The developers of freeRTOS also ran into these issues and therefore provide multiple heaps that take different compromises (eg, fast, but no freeing at all, or a bit slower but no merging of freed blocks, or slow but merging of freed blocks). There is an overview of their implementations here: http://www.freertos.org/a00111.html

Is there any benefit to use multiple heaps for memory management purposes?

I am a student of a system software faculty. Now I'm developing a memory manager for Windows. Here's my simple implementation of malloc() and free():
HANDLE heap = HeapCreate(0, 0, 0);
void* hmalloc(size_t size)
{
return HeapAlloc(heap, 0, size);
}
void hfree(void* memory)
{
HeapFree(heap, 0, memory);
}
int main()
{
int* ptr1 = (int*)hmalloc(100*sizeof(int));
int* ptr2 = (int*)hmalloc(100*sizeof(int));
int* ptr3 = (int*)hmalloc(100*sizeof(int));
hfree(ptr2);
hfree(ptr3);
hfree(ptr1);
return 0;
}
It works fine. But I can't understand is there a reason to use multiple heaps? Well, I can allocate memory in the heap and get the address to an allocated memory chunk. But here I use ONE heap. Is there a reason to use multiple heaps? Maybe for multi-threaded/multi-process applications? Please explain.
The main reason for using multiple heaps/custom allocators are for better memory control. Usually after lots of new/delete's the memory can get fragmented and loose performance for the application (also the app will consume more memory). Using the memory in a more controlled environment can reduce heap fragmentation.
Also another usage is for preventing memory leaks in the application, you could just free the entire heap you allocated and you don't need to bother with freeing all the object allocated there.
Another usage is for tightly allocated objects, if you have for example a list then you could allocate all the nodes in a smaller dedicated heap and the app will gain performance because there will be less cache misses when iterating the nodes.
Edit: memory management is however a hard topic and in some cases it is not done right. Andrei Alexandrescu had a talk at one point and he said that for some application replacing the custom allocator with the default one increased the performance of the application.
This is a good link that elaborates on why you may need multiple heap:
https://caligari.dartmouth.edu/doc/ibmcxx/en_US/doc/libref/concepts/cumemmng.htm
"Why Use Multiple Heaps?
Using a single runtime heap is fine for most programs. However, using multiple
heaps can be more efficient and can help you improve your program's performance
and reduce wasted memory for a number of reasons:
1- When you allocate from a single heap, you may end up with memory blocks on
different pages of memory. For example, you might have a linked list that
allocates memory each time you add a node to the list. If you allocate memory for
other data in between adding nodes, the memory blocks for the nodes could end up
on many different pages. To access the data in the list, the system may have to
swap many pages, which can significantly slow your program.

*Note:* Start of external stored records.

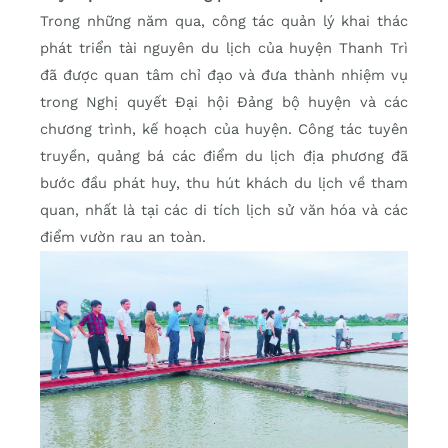
Trong những năm qua, công tác quản lý khai thác
phát triển tài nguyên du lịch của huyện Thanh Trì
đã được quan tâm chỉ đạo và đưa thành nhiệm vụ
trong Nghị quyết Đại hội Đảng bộ huyện và các
chương trình, kế hoạch của huyện. Công tác tuyên
truyền, quảng bá các điểm du lịch địa phương đã
bước đầu phát huy, thu hút khách du lịch về tham
quan, nhất là tại các di tích lịch sử văn hóa và các
điểm vườn rau an toàn.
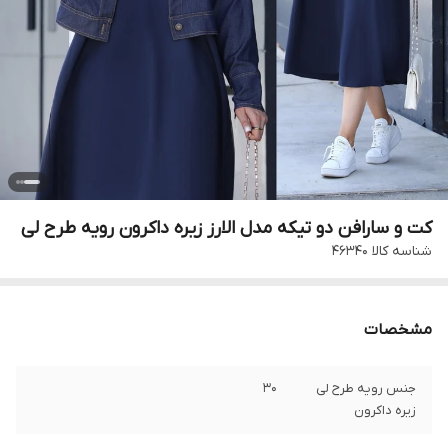
کت و سارافن دو تیکه مدل الارز زیره داکرون رویه طرح لی
شناسه کالا
۴۶۳۴۰
مشخصات
جنس رویه طرح لی
۳۰
زیره داکرون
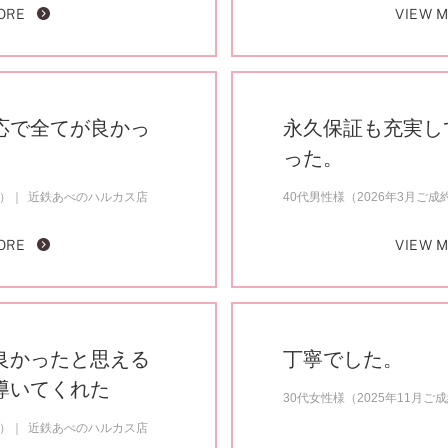
ORE
VIEW 
応で全てが良かっ
永久保証も充実し
った。
約）
近鉄あべのハルカス店
40代男性様（2026年3月ご成
ORE
VIEW 
良かったと思える
丁寧でした。
導いてくれた
30代女性様（2025年11月ご
約）
近鉄あべのハルカス店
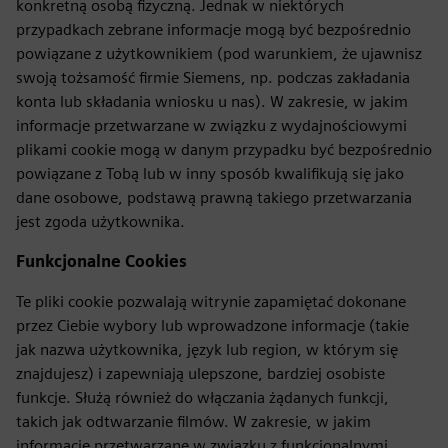
konkretną osobą fizyczną. Jednak w niektórych
przypadkach zebrane informacje mogą być bezpośrednio
powiązane z użytkownikiem (pod warunkiem, że ujawnisz
swoją tożsamość firmie Siemens, np. podczas zakładania
konta lub składania wniosku u nas). W zakresie, w jakim
informacje przetwarzane w związku z wydajnościowymi
plikami cookie mogą w danym przypadku być bezpośrednio
powiązane z Tobą lub w inny sposób kwalifikują się jako
dane osobowe, podstawą prawną takiego przetwarzania
jest zgoda użytkownika.
Funkcjonalne Cookies
Te pliki cookie pozwalają witrynie zapamiętać dokonane
przez Ciebie wybory lub wprowadzone informacje (takie
jak nazwa użytkownika, język lub region, w którym się
znajdujesz) i zapewniają ulepszone, bardziej osobiste
funkcje. Służą również do włączania żądanych funkcji,
takich jak odtwarzanie filmów. W zakresie, w jakim
informacje przetwarzane w związku z funkcjonalnymi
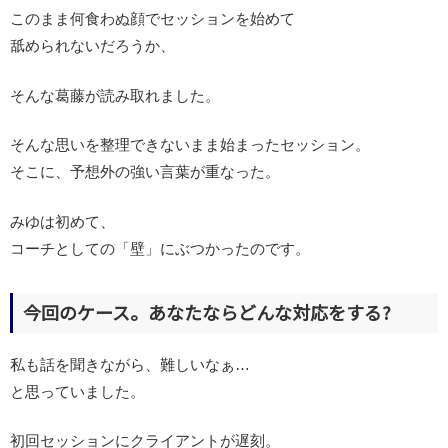
このまま何食わぬ顔でセッションを始めて
舐められないだろうか、
そんな葛藤が読み取れました。
そんな思いを整理できないまま始まったセッション。
そこに、予想外の強い言葉が重なった。
みゆは初めて、
コーチとしての「壁」にぶつかったのです。
今回のケース。あなたならどんな対応をする?
私も話を聞きながら、難しいなぁ…
と思っていました。
初回セッションにクライアントが遅刻。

With multiple heaps, you can specify which heap you allocate from. For example,
you might create a heap specifically for the linked list. The list's memory blocks
and the data they contain would remain close together on fewer pages, reducing the
amount of swapping required.
2- In multithread applications, only one thread can access the heap at a time to
ensure memory is safely allocated and freed. For example, say thread 1 is
allocating memory, and thread 2 has a call to free. Thread 2 must wait until
thread 1 has finished its allocation before it can access the heap. Again, this
can slow down performance, especially if your program does a lot of memory
operations.
If you create a separate heap for each thread, you can allocate from them
concurrently, eliminating both the waiting period and the overhead required to
serialize access to the heap.
3- With a single heap, you must explicitly free each block that you allocate. If you
have a linked list that allocates memory for each node, you have to traverse the
entire list and free each block individually, which can take some time.

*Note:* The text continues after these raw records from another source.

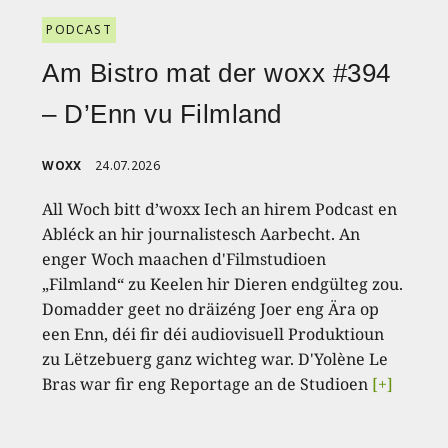
PODCAST
Am Bistro mat der woxx #394
– D’Enn vu Filmland
WOXX
24.07.2026
All Woch bitt d’woxx Iech an hirem Podcast en
Abléck an hir journalistesch Aarbecht. An
enger Woch maachen d'Filmstudioen
„Filmland“ zu Keelen hir Dieren endgülteg zou.
Domadder geet no dräizéng Joer eng Ära op
een Enn, déi fir déi audiovisuell Produktioun
zu Lëtzebuerg ganz wichteg war. D'Yolène Le
Bras war fir eng Reportage an de Studioen
[+]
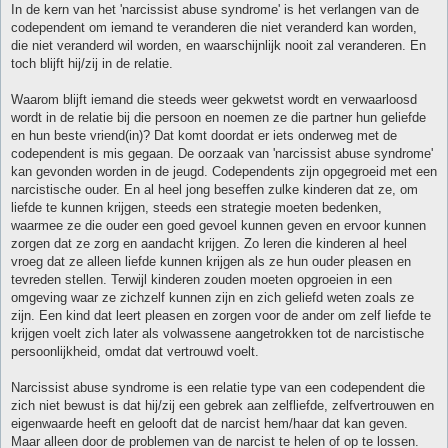
In de kern van het 'narcissist abuse syndrome' is het verlangen van de
codependent om iemand te veranderen die niet veranderd kan worden,
die niet veranderd wil worden, en waarschijnlijk nooit zal veranderen. En
toch blijft hij/zij in de relatie.
Waarom blijft iemand die steeds weer gekwetst wordt en verwaarloosd
wordt in de relatie bij die persoon en noemen ze die partner hun geliefde
en hun beste vriend(in)? Dat komt doordat er iets onderweg met de
codependent is mis gegaan. De oorzaak van 'narcissist abuse syndrome'
kan gevonden worden in de jeugd. Codependents zijn opgegroeid met een
narcistische ouder. En al heel jong beseffen zulke kinderen dat ze, om
liefde te kunnen krijgen, steeds een strategie moeten bedenken,
waarmee ze die ouder een goed gevoel kunnen geven en ervoor kunnen
zorgen dat ze zorg en aandacht krijgen. Zo leren die kinderen al heel
vroeg dat ze alleen liefde kunnen krijgen als ze hun ouder pleasen en
tevreden stellen. Terwijl kinderen zouden moeten opgroeien in een
omgeving waar ze zichzelf kunnen zijn en zich geliefd weten zoals ze
zijn. Een kind dat leert pleasen en zorgen voor de ander om zelf liefde te
krijgen voelt zich later als volwassene aangetrokken tot de narcistische
persoonlijkheid, omdat dat vertrouwd voelt.
Narcissist abuse syndrome is een relatie type van een codependent die
zich niet bewust is dat hij/zij een gebrek aan zelfliefde, zelfvertrouwen en
eigenwaarde heeft en gelooft dat de narcist hem/haar dat kan geven.
Maar alleen door de problemen van de narcist te helen of op te lossen.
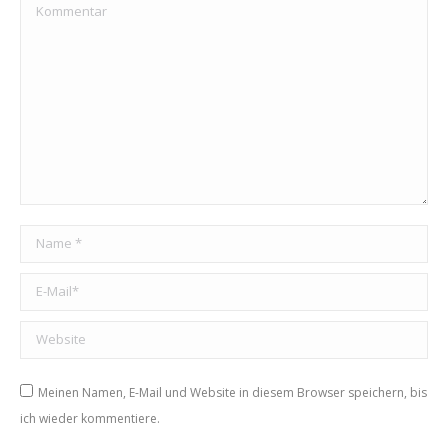
Kommentar
Name *
E-Mail *
Website
Meinen Namen, E-Mail und Website in diesem Browser speichern, bis
ich wieder kommentiere.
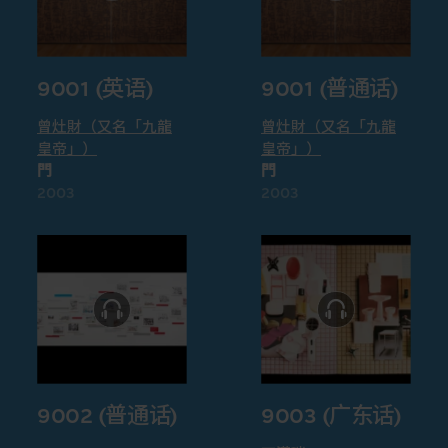
9001 (英语)
9001 (普通话)
曾灶財（又名「九龍
曾灶財（又名「九龍
皇帝」）
皇帝」）
門
門
2003
2003
9002 (普通话)
9003 (广东话)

If you create a separate heap for that linked list, you can destroy it with a
single call and free all the memory at once.
4- When you have only one heap, all components share it (including the IBM C and
C++ Compilers runtime library, vendor libraries, and your own code). If one
component corrupts the heap, another component might fail. You may have trouble
discovering the cause of the problem and where the heap was damaged.

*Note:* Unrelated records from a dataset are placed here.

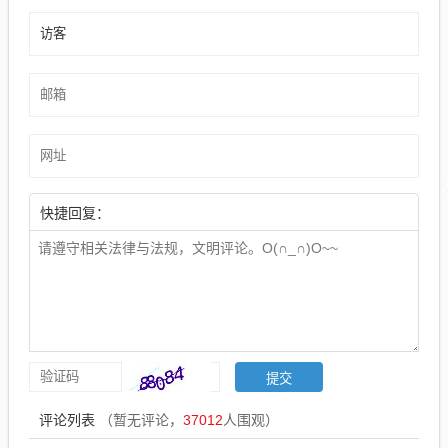
快捷回复：
评论列表
（暂无评论，
37012
人围观）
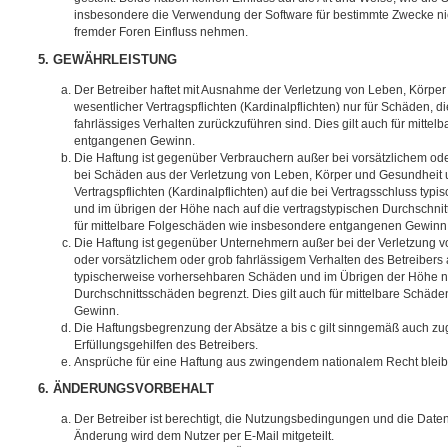
insbesondere die Verwendung der Software für bestimmte Zwecke nic
fremder Foren Einfluss nehmen.
5. GEWÄHRLEISTUNG
Der Betreiber haftet mit Ausnahme der Verletzung von Leben, Körpe
wesentlicher Vertragspflichten (Kardinalpflichten) nur für Schäden, di
fahrlässiges Verhalten zurückzuführen sind. Dies gilt auch für mitt
entgangenen Gewinn.
Die Haftung ist gegenüber Verbrauchern außer bei vorsätzlichem ode
bei Schäden aus der Verletzung von Leben, Körper und Gesundheit u
Vertragspflichten (Kardinalpflichten) auf die bei Vertragsschluss t
und im übrigen der Höhe nach auf die vertragstypischen Durchschnit
für mittelbare Folgeschäden wie insbesondere entgangenen Gewinn
Die Haftung ist gegenüber Unternehmern außer bei der Verletzung 
oder vorsätzlichem oder grob fahrlässigem Verhalten des Betreibers 
typischerweise vorhersehbaren Schäden und im Übrigen der Höhe na
Durchschnittsschäden begrenzt. Dies gilt auch für mittelbare Schä
Gewinn.
Die Haftungsbegrenzung der Absätze a bis c gilt sinngemäß auch zug
Erfüllungsgehilfen des Betreibers.
Ansprüche für eine Haftung aus zwingendem nationalem Recht bleib
6. ÄNDERUNGSVORBEHALT
Der Betreiber ist berechtigt, die Nutzungsbedingungen und die Date
Änderung wird dem Nutzer per E-Mail mitgeteilt.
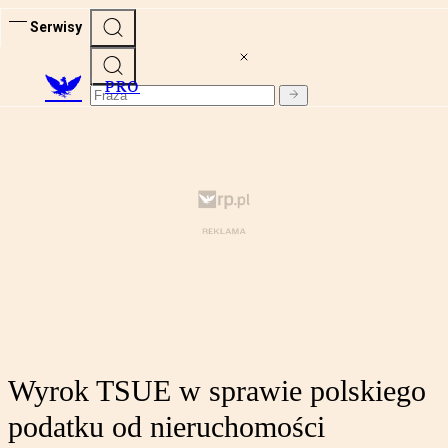
Serwisy
PRO
Wyrok TSUE w sprawie polskiego
podatku od nieruchomości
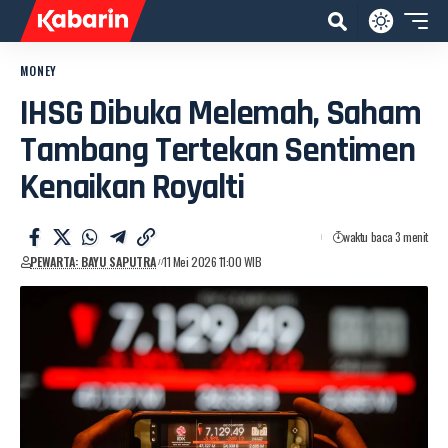
MONEY
IHSG Dibuka Melemah, Saham
Tambang Tertekan Sentimen
Kenaikan Royalti
waktu baca 3 menit
PEWARTA: BAYU SAPUTRA
11 Mei 2026 11:00 WIB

With multiple heaps, you can create a separate heap for each component, so if
one damages the heap (for example, by using a freed pointer), the others can
continue unaffected. You also know where to look to correct the problem."
A reason would be the scenario that you need to execute a program internally e.g. running simulation code. By creating your own heap you could allow that heap to have execution rights which by default for security reasons is turned off. (Windows)
You have some good thoughts and this'd work for C but in C++ you have destructors, it is VERY important they run.
You can think of all types as having constructors/destructors, just that logically "do nothing".
This is about allocators. See "The buddy algorithm" which uses powers of two to align and re-use stuff.
If I allocate 4 bytes somewhere, my allocator might allocate a 4kb section just for 4 byte allocations. That way I can fit 1024 4 byte things in the block, if I need more add another block and so forth.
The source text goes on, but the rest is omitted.